Another type of machine uses a straight cylinder to confine the fuel. It creates a magnetic field within the cylinder to contain the fuel, in what is called a field-reversed configuration (FRC). It heats the fuel with radio frequency electromagnetic radiation rather than with neutrons. These machines operate at a higher temperature than tokamaks, so they can use fuels and reactions that do not produce neutrons, and therefore they do not need heavy shields, and are lighter than Tokamaks.

A machine of this type is being developed at Princeton University: the Princeton Field-Reversed Configuration (PFRC). The Princeton machine is more efficient in heating compared to other FRC fusion machines, due to the way it uses radiation to heat the fuel (discussed below); it is therefore considered the world leader among FRC machines. A 1-megawatt machine would be small enough to be mounted on a military Heavy Expanded Mobile Tactical Truck (HEMTT), which has a capacity of ten tons (Figure 1b). Therefore, it can be moved easily to severely distressed areas of disaster or poverty.

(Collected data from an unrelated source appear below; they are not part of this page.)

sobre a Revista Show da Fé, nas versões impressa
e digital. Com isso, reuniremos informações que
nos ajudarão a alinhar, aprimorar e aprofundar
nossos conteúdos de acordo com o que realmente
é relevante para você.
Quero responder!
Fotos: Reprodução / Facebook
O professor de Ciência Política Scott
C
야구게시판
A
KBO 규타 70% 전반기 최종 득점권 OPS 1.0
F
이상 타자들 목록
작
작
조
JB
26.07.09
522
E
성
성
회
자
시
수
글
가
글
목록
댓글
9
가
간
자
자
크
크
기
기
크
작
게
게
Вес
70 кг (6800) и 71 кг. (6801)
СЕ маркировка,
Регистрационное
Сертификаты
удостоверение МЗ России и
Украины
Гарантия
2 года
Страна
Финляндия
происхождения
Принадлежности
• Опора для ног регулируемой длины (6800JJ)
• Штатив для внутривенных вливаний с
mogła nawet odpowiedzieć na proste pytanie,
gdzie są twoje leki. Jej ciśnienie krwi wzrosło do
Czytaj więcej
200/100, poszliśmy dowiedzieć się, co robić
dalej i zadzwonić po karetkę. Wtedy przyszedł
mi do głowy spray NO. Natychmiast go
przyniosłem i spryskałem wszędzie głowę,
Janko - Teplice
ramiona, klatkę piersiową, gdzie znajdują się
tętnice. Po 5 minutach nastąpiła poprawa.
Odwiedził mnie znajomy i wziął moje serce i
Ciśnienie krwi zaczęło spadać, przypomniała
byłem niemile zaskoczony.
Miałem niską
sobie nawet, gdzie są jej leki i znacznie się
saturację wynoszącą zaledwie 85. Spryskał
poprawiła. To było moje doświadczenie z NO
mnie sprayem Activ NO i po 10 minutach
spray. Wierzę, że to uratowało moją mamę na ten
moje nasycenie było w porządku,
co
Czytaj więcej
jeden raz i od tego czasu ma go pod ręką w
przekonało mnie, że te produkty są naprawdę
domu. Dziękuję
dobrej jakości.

Figure 1b Princeton Fusion Engine mounted on a military HEMTT truck. The Princeton Fusion Engine will be rapidly transportable to areas of disaster or economic need. This artist’s rendering shows it mounted on a military HEMTT truck. Credit: www.princetonfusionsysstems.com

The PFRC could also be used as a rocket engine for travel to the Moon, Mars, or other planets. Princeton Fusion Systems, the manufacturer of this machine, plans to have a working commercial rocket engine machine in 6-7 years. For these reasons, I will describe the Princeton FRC magnetic confinement fusion machine in some detail in the third and last installment of this article.

To provide the background needed for a general understanding of inertial and magnetic confinement, I will start with a summary of the basic measurement units in physics in Section 1: mass, length, and time. I will show how these three basic units can be used to produce the units of force, work and energy. I will then review electricity and magnetism using a simple device, the electromagnet.

Section 1: Mass, Length, and Time

Objects have mass, and mass is measured in two ways, either by weight or inertia. Weight is the force of gravity on the mass, and it is measured in pounds. This use of weight is suitable most of the time in our daily activities. However, in the weightlessness of space, we need another way to measure an object’s mass.

A constant measure for mass is inertia, which, as noted above, is the tendency of the motion of a mass, or its rest, to remain unchanged unless a force is applied. Even in outer space, objects retain their inertial mass. In a rocket in space, a large piece of iron may float. But to get it to move requires a force applied to the object. And once it starts moving, to stop the motion requires another force to be applied in the opposite direction.

The kilogram (kg) is the unit of mass in the International System of Units (the metric system), referred to by its French acronym SI. One kilogram of mass weighs 2.2 pounds at the surface of the Earth.

The SI measures length in meters (m), with one meter equal to approximately 39 inches, and measures time in seconds.

Although mass, length and time appear as separate and distinct, there is an underlying reality concerning these units which is far more interesting. Physicist John Archibald Wheeler famously provided a layman’s glimpse into Einstein’s General Relativity by stating “mass tells space-time how to curve, and curved space-time tells mass how to move.” These effects are extremely small in ordinary experience on Earth, but they become important when planning space expeditions which must deal with rapid travel over long distances, with large masses such as planets, and with extended time frames, such as years, for flights. As an example, when an astronaut circles the Earth, his or her wristwatch will slow, so the astronaut loses several seconds of time with each revolution.